Der deutsche Innenminister Thomas de Maizière (CDU) hat kürzlich einen Zehn-Punkte-Katalog zur deutschen „Leitkultur“ vorgestellt. Unter anderem wurde die Aussage „Wir sind nicht Burka“ kontrovers diskutiert. Wir haben vier Ortsbeiratsmitglieder aus dem Westend nach ihrer Meinung gefragt. Brauchen wir eine „Leitkultur“ oder ist das Zusammenleben nicht bereits ausreichend im Grundgesetz geregelt?

Petra Bermes
Petra Bermes, 53, Friseurin, Ortsbeiratsmitglied der Grünen:
Ich kann mich mit diesem Begriff überhaupt nicht anfreunden.
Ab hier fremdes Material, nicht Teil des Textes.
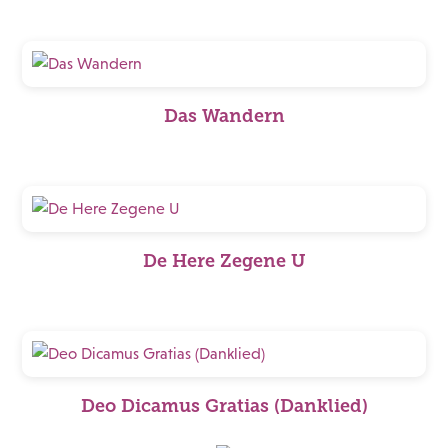
Das Wandern
De Here Zegene U
Deo Dicamus Gratias (Danklied)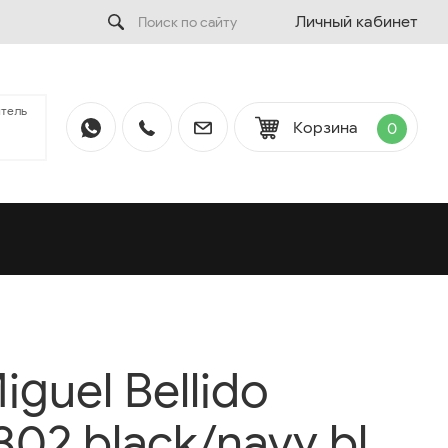
Личный кабинет
тель
Корзина
0
guel Bellido
02 black/navy bl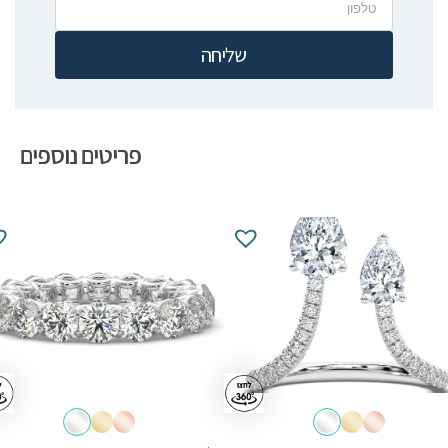
שליחה
פריטים נוספים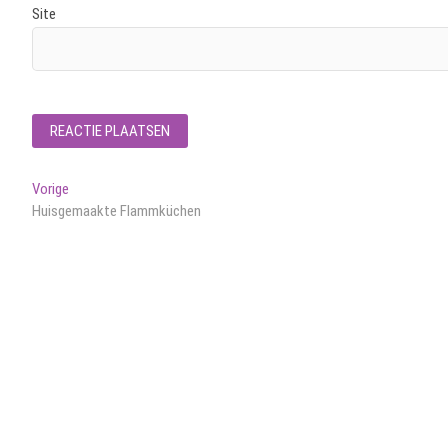
Site
Bericht
Vorig
Vorige
bericht:
Huisgemaakte Flammküchen
navigatie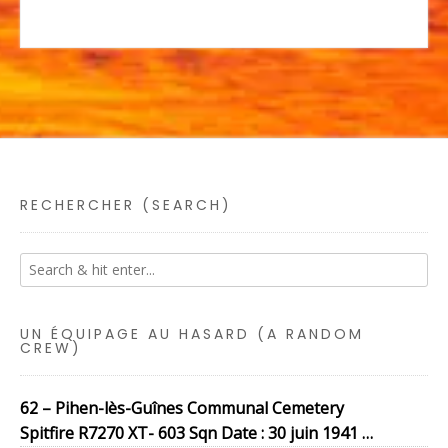
RECHERCHER (SEARCH)
UN ÉQUIPAGE AU HASARD (A RANDOM
CREW)
62 – Pihen-lès-Guînes Communal Cemetery
Spitfire R7270 XT- 603 Sqn Date : 30 juin 1941 …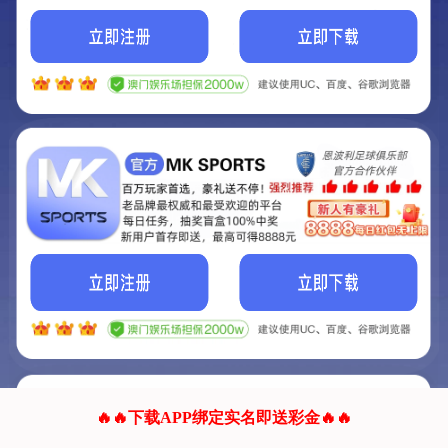
我们的网站正在建设.
它将是非常棒的网站.
更多资料
联系我们!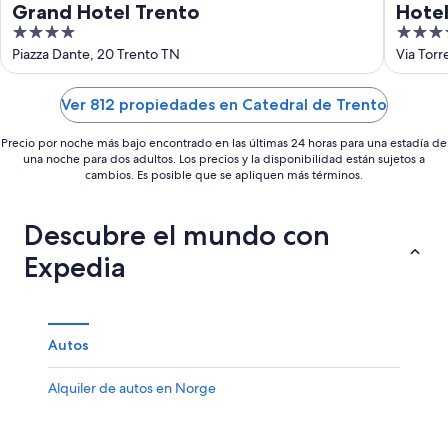
Grand Hotel Trento
Hotel
4
4
out
out
Piazza Dante, 20 Trento TN
Via Torr
of
of
5
5
Ver 812 propiedades en Catedral de Trento
Precio por noche más bajo encontrado en las últimas 24 horas para una estadía de
una noche para dos adultos. Los precios y la disponibilidad están sujetos a
cambios. Es posible que se apliquen más términos.
Descubre el mundo con
Expedia
Autos
Alquiler de autos en Norge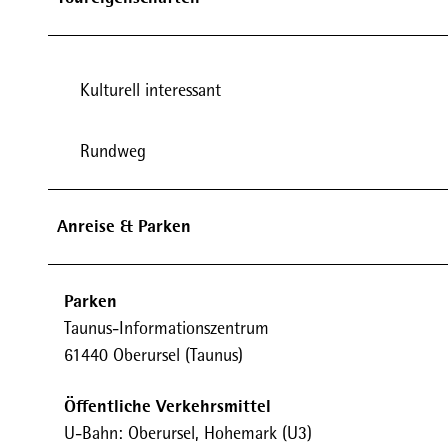
Kulturell interessant
Rundweg
Anreise & Parken
Parken
Taunus-Informationszentrum
61440 Oberursel (Taunus)
Öffentliche Verkehrsmittel
U-Bahn: Oberursel, Hohemark (U3)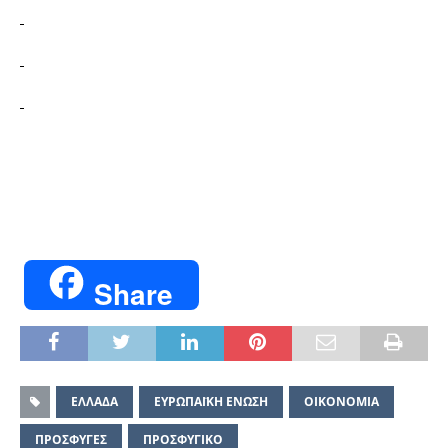
Share
ΕΛΛΑΔΑ
ΕΥΡΩΠΑΪΚΗ ΕΝΩΣΗ
ΟΙΚΟΝΟΜΙΑ
ΠΡΟΣΦΥΓΕΣ
ΠΡΟΣΦΥΓΙΚΟ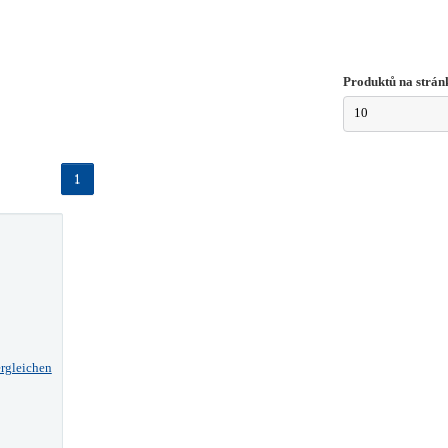
Produktů na strán
10
1
rgleichen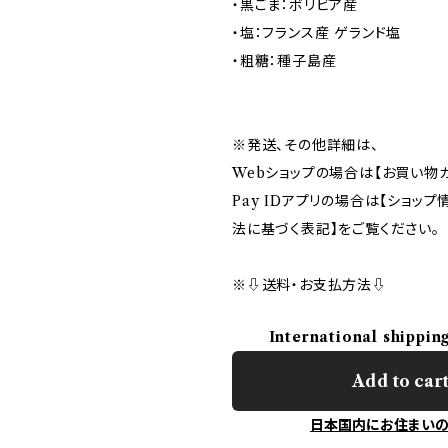
・黒ごま：ボリビア産
・塩：フランス産 ゲランド塩
・粗糖：種子島産
※発送、その他詳細は、
Webショップの場合は【お買い物ガ
Pay IDアプリの場合は【ショッ
法に基づく表記】をご覧ください。
※⇩送料・お支払方法⇩
International shippin
Add to car
日本国内にお住まい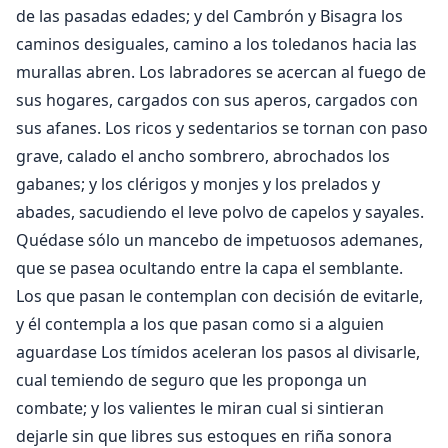
de las pasadas edades; y del Cambrón y Bisagra los
caminos desiguales, camino a los toledanos hacia las
murallas abren. Los labradores se acercan al fuego de
sus hogares, cargados con sus aperos, cargados con
sus afanes. Los ricos y sedentarios se tornan con paso
grave, calado el ancho sombrero, abrochados los
gabanes; y los clérigos y monjes y los prelados y
abades, sacudiendo el leve polvo de capelos y sayales.
Quédase sólo un mancebo de impetuosos ademanes,
que se pasea ocultando entre la capa el semblante.
Los que pasan le contemplan con decisión de evitarle,
y él contempla a los que pasan como si a alguien
aguardase Los tímidos aceleran los pasos al divisarle,
cual temiendo de seguro que les proponga un
combate; y los valientes le miran cual si sintieran
dejarle sin que libres sus estoques en riña sonora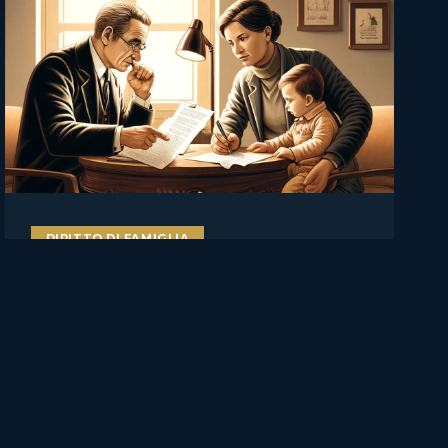
DIRITTO DI FAMIGLIA
Il figlio va ascoltato, ma non
decide da solo: Cassazione su
affidamento, rifiuto del
genitore e manipolazione
familiare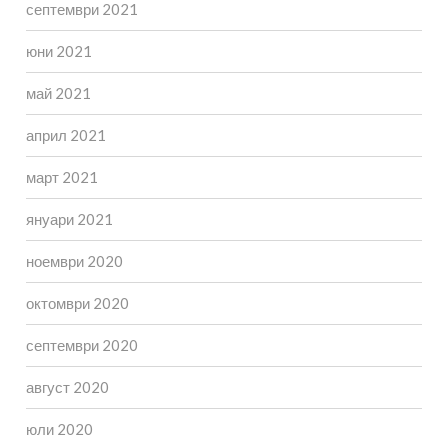
септември 2021
юни 2021
май 2021
април 2021
март 2021
януари 2021
ноември 2020
октомври 2020
септември 2020
август 2020
юли 2020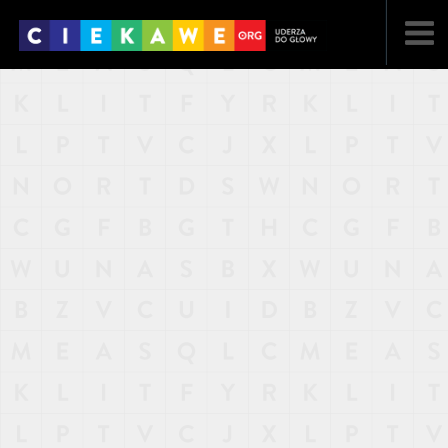
NAJNOWSZE
POPULARNE
LOSOWE
A
ARTYKUŁY
F
FILMY
G
GALERIA
REGULAMIN
KONTAKT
Das entspricht absolut nicht mehr unserer Realität. Hier in Wiesbaden – besonders bei uns im Westend – leben so viele Kulturen miteinander. Wenn überhaupt, könnte man über eine internationale Leitkultur reden, aber ich halte das ehrlich gesagt für überflüssig. Für mich ist der Begriff sowieso ein „Unwort“. Die zehn Thesen will ich eigentlich gar nicht diskutieren. Zum Beispiel gibt es mittlerweile so viele Möglichkeiten, sich zu begrüßen. Da ist das Händeschütteln nur noch eine Höflichkeitsform. Neben unserem Grundgesetz brauchen wir keinen Leitfaden, der unsere Zusammenleben regelt.

Christian Hill
Christian Hill, 48, Kaufmann, Ortsbeiratsmitglied der CDU
Ich bin positiv überrascht und freue mich darüber, dass unser Innenminister die Diskussion über eine Leitkultur angestoßen hat. Wir brauchen eine Leitkultur, weil es gewisse Traditionen gibt, die einfach zu unserer Kultur gehören. Zum Beispiel das Händeschütteln bei der Begrüßung. Wenn ich in andere Länder fahre, halte ich mich auch an die Sitten und Gebräuche vor Ort und achte darauf, dass ich mich anpasse. Das Grundgesetz ist da zu wenig, da es als es 1949 geschrieben wurde, nicht auf die aktuellen Herausforderungen vorbereitet war. Besonders wenn jemand Deutscher wird, halte ich es für wichtig, dass er sich an unsere Gebräuche hält und zu unserer Geschichte mit allen Höhen und Tiefen bekennt.

Giang Vu
Giang Vu, 33, Fraktionsreferent, Ortsbeiratsmitglied der SPD
Nein, wir brauchen auf keinen Fall eine Leitkultur. Die Debatte gibt es leider immer wieder, aber sie ist fruchtlos. Die Debatten darüber verursachen mehr Leid statt Leiten. Die Kultur befindet sich ja immer im Wandel und deshalb kann man sie auch nicht in einen konkreten Rahmen fassen. Klar, es muss Spielregeln geben. Der Meinung bin ich auch und alle müssen miteinander klarkommen, aber dafür brauchen wir keine Leitkultur. Die Regeln für das gute Miteinander gibt uns unser Grundgesetz und unsere Gesetzgebung vor. Das sind unsere Spielregeln. Mit einer Leitkultur würde man die Gesellschaft eher spalten, anstatt sie zu vereinen.

Christoph Mürdter
Christoph Mürdter, 45, Soziologe, Ortsbeiratsmitglied, Die Linke
Wir brauchen keine Leitkulturdebatte. Ich frage mich eher, was den Menschen unter den Nägeln brennt. Das sind soziale Fragen, wie zum Beispiel Bildung, Erziehung, Armut, günstiger Wohnraum und ein menschenwürdiges Leben im Alter. Der Alltag im Kapitalismus ist geprägt von Zukunftsängsten, Leistungshetze und einer Ellenbogenmentalität. Die wirkliche Leitkultur in dieser Gesellschaft ist die Profitmaximierung, der die Interessen der Menschen untergeordnet sind. Man sollte da lieber konsequente Alternativen anbieten, als mit so einem Vorstoß von realen Problemen abzulenken.